If you want to have a different timeout value, just set Mongrel::Rails::RailsHandler.rails_timeout. Since timeout throws an exception into the thread it times out, you could end up with an exception at any point in your rails code. Most of the time, this would tell you which methods need attention. You can also catch the Timeout::Error exception in you application controller’s rescue_action_in_public method.

Stack Traces in ThreadDump: So Close!

by Bryan Duxbury

Some of you may already be familiar with ThreadDump, a tool Rapleaf has created for figuring out where all your Ruby processes’ threads are currently executing in your code. This little gem is particularly useful when your process is not responding or a server process is slow.

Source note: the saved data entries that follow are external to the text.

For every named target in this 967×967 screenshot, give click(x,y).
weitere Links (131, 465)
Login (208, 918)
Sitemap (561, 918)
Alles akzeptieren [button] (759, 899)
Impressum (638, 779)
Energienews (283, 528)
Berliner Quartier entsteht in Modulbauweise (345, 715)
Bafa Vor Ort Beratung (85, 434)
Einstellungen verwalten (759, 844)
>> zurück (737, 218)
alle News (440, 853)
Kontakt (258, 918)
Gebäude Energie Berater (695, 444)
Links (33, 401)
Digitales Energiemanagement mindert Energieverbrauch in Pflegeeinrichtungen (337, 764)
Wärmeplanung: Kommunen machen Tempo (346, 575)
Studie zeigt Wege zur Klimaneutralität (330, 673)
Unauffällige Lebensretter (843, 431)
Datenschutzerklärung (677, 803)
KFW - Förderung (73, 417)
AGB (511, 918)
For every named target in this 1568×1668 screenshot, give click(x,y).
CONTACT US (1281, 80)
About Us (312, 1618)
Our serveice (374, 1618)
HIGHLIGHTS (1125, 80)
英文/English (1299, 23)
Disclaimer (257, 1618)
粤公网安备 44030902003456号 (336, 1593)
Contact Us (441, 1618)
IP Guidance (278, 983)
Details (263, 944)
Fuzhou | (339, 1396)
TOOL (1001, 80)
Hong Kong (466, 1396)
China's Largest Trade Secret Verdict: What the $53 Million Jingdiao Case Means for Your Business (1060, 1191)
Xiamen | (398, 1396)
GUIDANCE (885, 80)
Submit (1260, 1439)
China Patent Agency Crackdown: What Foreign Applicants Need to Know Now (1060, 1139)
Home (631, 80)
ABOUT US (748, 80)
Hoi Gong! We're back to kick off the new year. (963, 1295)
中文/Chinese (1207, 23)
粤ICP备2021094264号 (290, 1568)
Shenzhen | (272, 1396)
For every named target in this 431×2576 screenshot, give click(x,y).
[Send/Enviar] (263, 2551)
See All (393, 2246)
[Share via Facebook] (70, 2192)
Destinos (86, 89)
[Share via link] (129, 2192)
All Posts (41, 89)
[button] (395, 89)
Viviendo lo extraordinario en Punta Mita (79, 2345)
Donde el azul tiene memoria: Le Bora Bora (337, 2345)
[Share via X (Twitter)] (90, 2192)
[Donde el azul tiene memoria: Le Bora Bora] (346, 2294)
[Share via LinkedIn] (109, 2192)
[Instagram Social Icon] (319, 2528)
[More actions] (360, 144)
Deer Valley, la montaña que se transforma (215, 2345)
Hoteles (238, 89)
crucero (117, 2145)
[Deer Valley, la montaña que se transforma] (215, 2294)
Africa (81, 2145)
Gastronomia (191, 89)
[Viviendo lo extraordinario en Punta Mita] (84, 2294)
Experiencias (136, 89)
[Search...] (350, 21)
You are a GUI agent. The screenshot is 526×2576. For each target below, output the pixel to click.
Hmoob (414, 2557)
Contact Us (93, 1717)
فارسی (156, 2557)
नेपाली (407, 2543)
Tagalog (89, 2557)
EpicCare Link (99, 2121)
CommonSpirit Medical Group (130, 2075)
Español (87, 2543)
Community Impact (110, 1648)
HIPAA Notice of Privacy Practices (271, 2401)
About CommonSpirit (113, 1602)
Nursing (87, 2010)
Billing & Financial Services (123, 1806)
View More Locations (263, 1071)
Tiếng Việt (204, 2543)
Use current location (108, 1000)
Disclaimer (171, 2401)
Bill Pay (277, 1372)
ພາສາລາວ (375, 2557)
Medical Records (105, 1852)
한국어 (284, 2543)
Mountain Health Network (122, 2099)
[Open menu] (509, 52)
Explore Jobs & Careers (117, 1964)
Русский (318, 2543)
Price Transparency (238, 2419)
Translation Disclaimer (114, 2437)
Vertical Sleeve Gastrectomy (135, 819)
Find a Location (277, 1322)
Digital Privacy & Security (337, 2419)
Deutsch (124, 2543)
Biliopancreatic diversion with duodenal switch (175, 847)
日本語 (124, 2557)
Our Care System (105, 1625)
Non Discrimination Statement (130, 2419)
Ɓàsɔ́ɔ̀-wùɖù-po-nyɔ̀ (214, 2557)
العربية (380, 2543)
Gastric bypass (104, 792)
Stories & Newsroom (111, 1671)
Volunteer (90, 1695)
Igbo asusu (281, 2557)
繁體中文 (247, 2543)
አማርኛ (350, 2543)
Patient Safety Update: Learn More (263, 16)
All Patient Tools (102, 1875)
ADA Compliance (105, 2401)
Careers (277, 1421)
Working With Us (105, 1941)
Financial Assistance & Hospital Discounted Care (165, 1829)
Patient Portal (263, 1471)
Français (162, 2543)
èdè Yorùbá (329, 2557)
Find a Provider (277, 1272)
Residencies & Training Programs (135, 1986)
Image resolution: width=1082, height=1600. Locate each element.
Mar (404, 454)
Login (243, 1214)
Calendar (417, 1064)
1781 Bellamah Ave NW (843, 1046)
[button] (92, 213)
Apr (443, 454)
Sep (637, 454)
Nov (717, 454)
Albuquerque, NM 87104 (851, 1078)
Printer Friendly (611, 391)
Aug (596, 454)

However, one notable limitation of ThreadDump is that it can only give you the last line being executed by each thread, not the entire stack trace of how you got there. Sometimes that’s OK, because certainly any information is better than none, and it’ll get you to the solution you need. Unfortunately, other times, there are many different code paths that will get you down to the same point, and the path is relevant to helping you understand what’s going on.

Alas, the reason that ThreadDump does not show stack traces is because of pesky memory access errors. To do its wonderful magic, ThreadDump has a C extension that can look at Ruby’s thread list and AST to figure out the last stop. There’s even pointers in the Ruby thread structure to previous FRAMEs that contain pointers to other AST NODEs that should give you the ability to produce the stack trace. However, when you attempt to access the previous FRAME of a thread other than the current thread, you get memory access violation errors. Sigh.

Here’s my theory as to why this is happening: while the last thread’s current FRAME is accessible, the rest of the stack is stored somewhere in a stack segment that has been context-switched out. Thus, the pointers I have to previous FRAMEs are really pointing to the wrong place. When a Ruby thread is context-switched in, the stack segment gets restored correctly, which is why the current thread’s stack IS accessible.

Now, I am not a C ninja, so I’m not sure if this idea even makes sense, but could it be possible to do some sort of pointer arithmetic to find my way to the real FRAME location? If so, I’m sure it would have something to do with the stack_ptr (or some other attribute) available in the thread struct. Is this even possible? Are there any C/Ruby gurus who have an idea of how to do this?